26. At the request of the brother, S.S. Haury, that the Conference use its influence in favor of his admission into the Mennonite denomination, the Conference resolves that as such it is ready to offer him the hand gladly and to let his reception take place in a public meeting to which all of the conference churches are herewith invited, on the 13th inst. in the Alexanderwohl Church by Elder Chr. Krehbiel with the assistance of Elder Jak. Buller, as commissioners of the Conference.13

Two persons recorded the actual event at Alexanderwohl. Johann Jantzen, a Mennonite minister from Beatrice, Nebraska, who was attending a ministers’ meeting, noted the event in his diary:

In the Alexanderwohl church, the former missionary Haury, who had been separated from the church, was re-accepted. He seemed very repentant. Elder Balzer read Psalm 51 and had the opening prayer. Elder Gaeddert preached on John 10:12, a very nice exposition. Elder Christian Krehbiel carried out the acceptance and Elder Stucky closed with prayer. It was a large gathering and a very large church, recently built. On the way back <to Newton> we had very nice weather and better roads; we stopped at the Bethel College foundation <construction site>, it is around 15 feet high now, with 3 feet in the ground.14

Then, H.R. Voth’s father Cornelius described the event to his son, mixed in with news about the farm and crops, in a Nov. 17, 1889, letter:

We still have 20 acres of corn to <cut??> and also so much work to prepare the cattle for winter.
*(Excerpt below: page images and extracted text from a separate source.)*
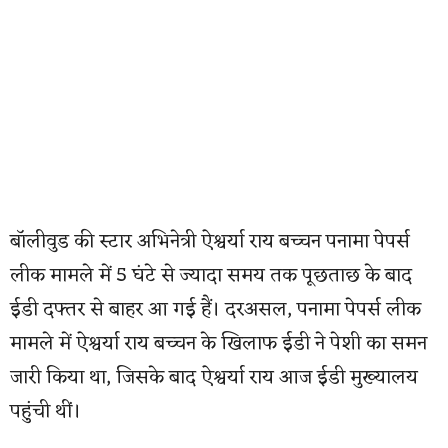
बॉलीवुड की स्टार अभिनेत्री ऐश्वर्या राय बच्चन पनामा पेपर्स
लीक मामले में 5 घंटे से ज्यादा समय तक पूछताछ के बाद
ईडी दफ्तर से बाहर आ गई हैं। दरअसल, पनामा पेपर्स लीक
मामले में ऐश्वर्या राय बच्चन के खिलाफ ईडी ने पेशी का समन
जारी किया था, जिसके बाद ऐश्वर्या राय आज ईडी मुख्यालय
पहुंची थीं।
Now dear son, I must write to you a little about the acceptance of S.S. Haury into the community <Gemeinschaft> on the 13th last Wednesday in our church (it was a nice day), there were quite many people present, especially many elders and preachers because the day before in our school was the preachers’ conference, it was really a sad sight how deeply humiliated Haury was, an evil picture of how sin can bring a person down, it was too bad that you could not be present and also at the conference, since there is always something to learn for our life, I certainly believe Haury has genuine repentance, he cried many tears and was very broken down, there were also many tears from the assembly with him, it was a moving performance, to begin Elder Buller read Psalm 51, how we are kept, then Elder Gaeddert preached very seriously and Christian Krehbiel did the actual acceptance, Elders Buller, Gaeddert and Newton elder Toews stood around him and greeted him with hand and mouth <holy kiss?> and with moving words of encouragement, may the dear Lord protect everyone from such a heavy burden since one sees what serious sins bring about. They are again gathering potatoes which will be brought to Newton on Tuesday and sent to you.15

It is completely unclear what kind of reconciliation service took place Nov. 13, 1889. It was not an Alexanderwohl congregational matter but something more general, Kansas/Western District Conference or GCMC. There is no evidence that Haury was ever a member of the Alexanderwohl church. He joined First Mennonite in Halstead March 30, 189016, and then transferred to First Mennonite in Newton Nov. 21, 1897.17 These record books do not indicate where he was a member before 1890, but it was probably Summerfield, Illinois. The Summerfield membership records have been lost.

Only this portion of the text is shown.